PROBLEM DESCRIPTION: When you repeat the material, keep each line exact and omit the pictures.

PROVIDED ENTRIES:
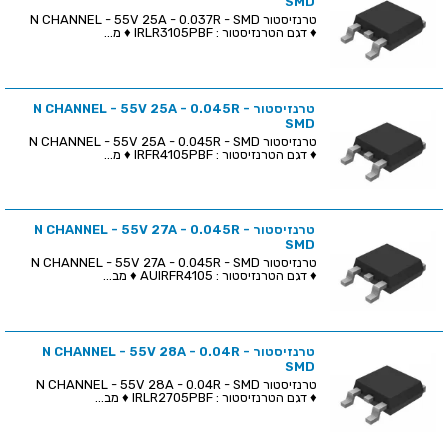
SMD
טרנזיסטור N CHANNEL - 55V 25A - 0.037R - SMD
♦ דגם הטרנזיסטור : IRLR3105PBF ♦ מ...
טרנזיסטור N CHANNEL - 55V 25A - 0.045R -
SMD
טרנזיסטור N CHANNEL - 55V 25A - 0.045R - SMD
♦ דגם הטרנזיסטור : IRFR4105PBF ♦ מ...
טרנזיסטור N CHANNEL - 55V 27A - 0.045R -
SMD
טרנזיסטור N CHANNEL - 55V 27A - 0.045R - SMD
♦ דגם הטרנזיסטור : AUIRFR4105 ♦ מב...
טרנזיסטור N CHANNEL - 55V 28A - 0.04R -
SMD
טרנזיסטור N CHANNEL - 55V 28A - 0.04R - SMD
♦ דגם הטרנזיסטור : IRLR2705PBF ♦ מב...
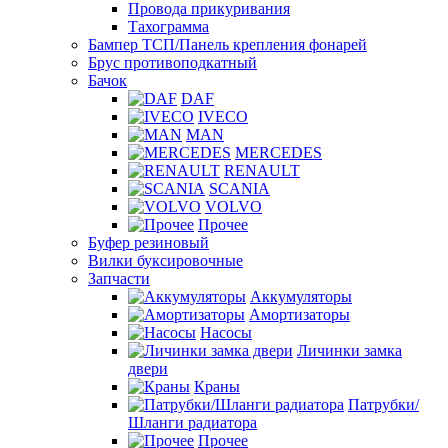
Провода прикуривания
Тахограмма
Бампер ТСП/Панель крепления фонарей
Брус противоподкатный
Бачок
DAF
IVECO
MAN
MERCEDES
RENAULT
SCANIA
VOLVO
Прочее
Буфер резиновый
Вилки буксировочные
Запчасти
Аккумуляторы
Амортизаторы
Насосы
Личинки замка
двери
Краны
Патрубки/
Шланги радиатора
Прочее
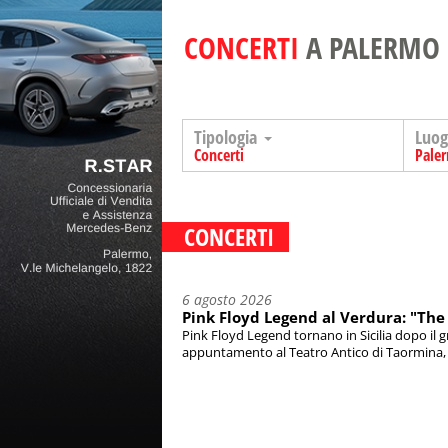
CONCERTI
A PALERMO
Tipologia
Luo
Concerti
Pale
CONCERTI
6 agosto 2026
Pink Floyd Legend al Verdura: "The 
Pink Floyd Legend tornano in Sicilia dopo il 
appuntamento al Teatro Antico di Taormina, m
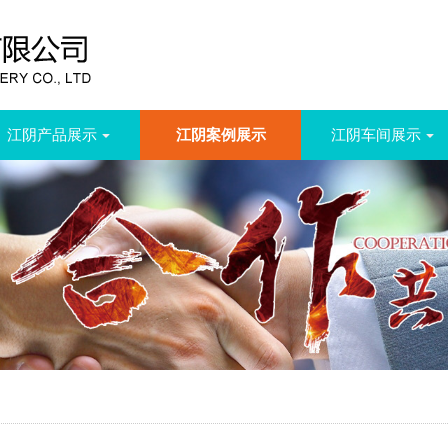
江阴产品展示
江阴案例展示
江阴车间展示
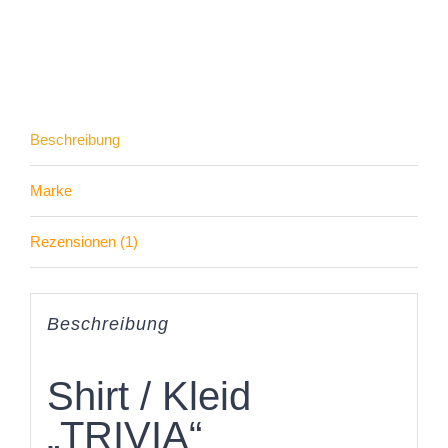
Gr.
34-
50
Menge
Beschreibung
Marke
Rezensionen (1)
Beschreibung
Shirt / Kleid
„TRIVIA“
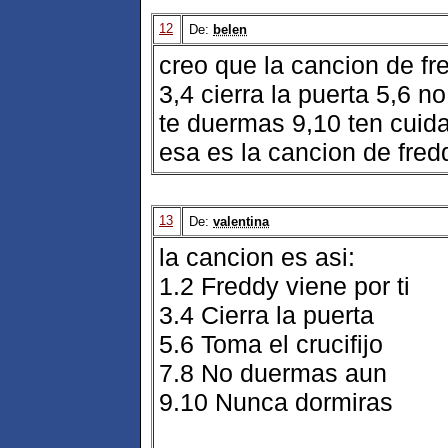
12
De:
belen
creo que la cancion de fre
3,4 cierra la puerta 5,6 
te duermas 9,10 ten cuid
esa es la cancion de fred
13
De:
valentina
la cancion es asi:
1.2 Freddy viene por ti
3.4 Cierra la puerta
5.6 Toma el crucifijo
7.8 No duermas aun
9.10 Nunca dormiras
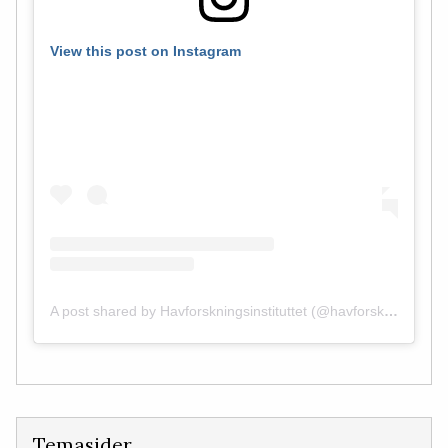
View this post on Instagram
A post shared by Havforskningsinstituttet (@havforskningen)
Temasider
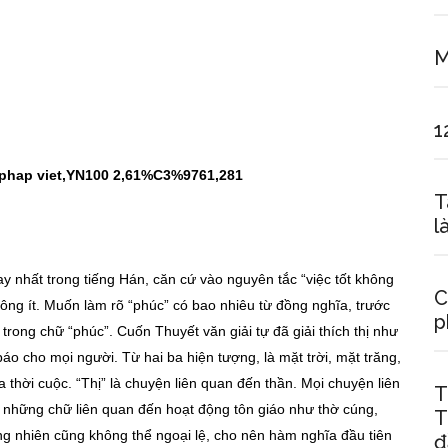
M
1
T
l
ay nhất trong tiếng Hán, căn cứ vào nguyên tắc “việc tốt không
C
ông ít. Muốn làm rõ “phúc” có bao nhiêu từ đồng nghĩa, trước
p
 trong chữ “phúc”. Cuốn Thuyết văn giải tự đã giải thích thị như
 báo cho mọi người. Từ hai ba hiện tượng, là mặt trời, mặt trăng,
 thời cuộc. “Thị” là chuyện liên quan đến thần. Mọi chuyện liên
T
cả những chữ liên quan đến hoạt động tôn giáo như thờ cúng,
T
g nhiên cũng không thể ngoại lệ, cho nên hàm nghĩa đầu tiên
đ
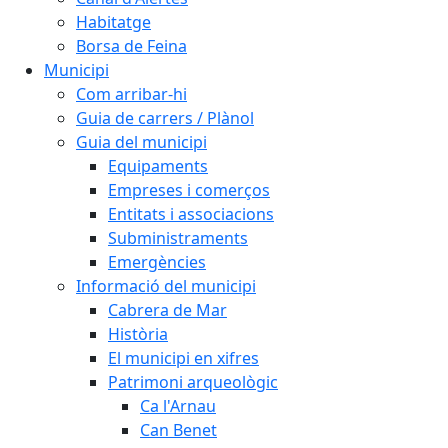
Habitatge
Borsa de Feina
Municipi
Com arribar-hi
Guia de carrers / Plànol
Guia del municipi
Equipaments
Empreses i comerços
Entitats i associacions
Subministraments
Emergències
Informació del municipi
Cabrera de Mar
Història
El municipi en xifres
Patrimoni arqueològic
Ca l'Arnau
Can Benet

RESULT OF THIS EXERCISE:
SMD
טרנזיסטור N CHANNEL - 55V 25A - 0.037R - SMD
♦ דגם הטרנזיסטור : IRLR3105PBF ♦ מ...
טרנזיסטור N CHANNEL - 55V 25A - 0.045R -
SMD
טרנזיסטור N CHANNEL - 55V 25A - 0.045R - SMD
♦ דגם הטרנזיסטור : IRFR4105PBF ♦ מ...
טרנזיסטור N CHANNEL - 55V 27A - 0.045R -
SMD
טרנזיסטור N CHANNEL - 55V 27A - 0.045R - SMD
♦ דגם הטרנזיסטור : AUIRFR4105 ♦ מב...
טרנזיסטור N CHANNEL - 55V 28A - 0.04R -
SMD
טרנזיסטור N CHANNEL - 55V 28A - 0.04R - SMD
♦ דגם הטרנזיסטור : IRLR2705PBF ♦ מב...
Провода прикуривания
Тахограмма
Бампер ТСП/Панель крепления фонарей
Брус противоподкатный
Бачок
DAF
IVECO
MAN
MERCEDES
RENAULT
SCANIA
VOLVO
Прочее
Буфер резиновый
Вилки буксировочные
Запчасти
Аккумуляторы
Амортизаторы
Насосы
Личинки замка
двери
Краны
Патрубки/
Шланги радиатора
Прочее
CONCERTI
A PALERMO
Tipologia
Luo
Concerti
Pale
CONCERTI
6 agosto 2026
Pink Floyd Legend al Verdura: "The 
Pink Floyd Legend tornano in Sicilia dopo il 
appuntamento al Teatro Antico di Taormina, m
江阴产品展示
江阴案例展示
江阴车间展示
Gr.
34-
50
Menge
Beschreibung
Marke
Rezensionen (1)
Beschreibung
Shirt / Kleid
„TRIVIA“
12
De:
belen
creo que la cancion de fre
3,4 cierra la puerta 5,6 
te duermas 9,10 ten cuid
esa es la cancion de fred
13
De:
valentina
la cancion es asi:
1.2 Freddy viene por ti
3.4 Cierra la puerta
5.6 Toma el crucifijo
7.8 No duermas aun
9.10 Nunca dormiras
View this post on Instagram
A post shared by Havforskningsinstituttet (@havforskningen)
Temasider
M
1
T
l
ay nhất trong tiếng Hán, căn cứ vào nguyên tắc “việc tốt không
C
ông ít. Muốn làm rõ “phúc” có bao nhiêu từ đồng nghĩa, trước
p
 trong chữ “phúc”. Cuốn Thuyết văn giải tự đã giải thích thị như
 báo cho mọi người. Từ hai ba hiện tượng, là mặt trời, mặt trăng,
 thời cuộc. “Thị” là chuyện liên quan đến thần. Mọi chuyện liên
T
cả những chữ liên quan đến hoạt động tôn giáo như thờ cúng,
T
g nhiên cũng không thể ngoại lệ, cho nên hàm nghĩa đầu tiên
đ
Habitatge
Borsa de Feina
Municipi
Com arribar-hi
Guia de carrers / Plànol
Guia del municipi
Equipaments
Empreses i comerços
Entitats i associacions
Subministraments
Emergències
Informació del municipi
Cabrera de Mar
Història
El municipi en xifres
Patrimoni arqueològic
Ca l'Arnau
Can Benet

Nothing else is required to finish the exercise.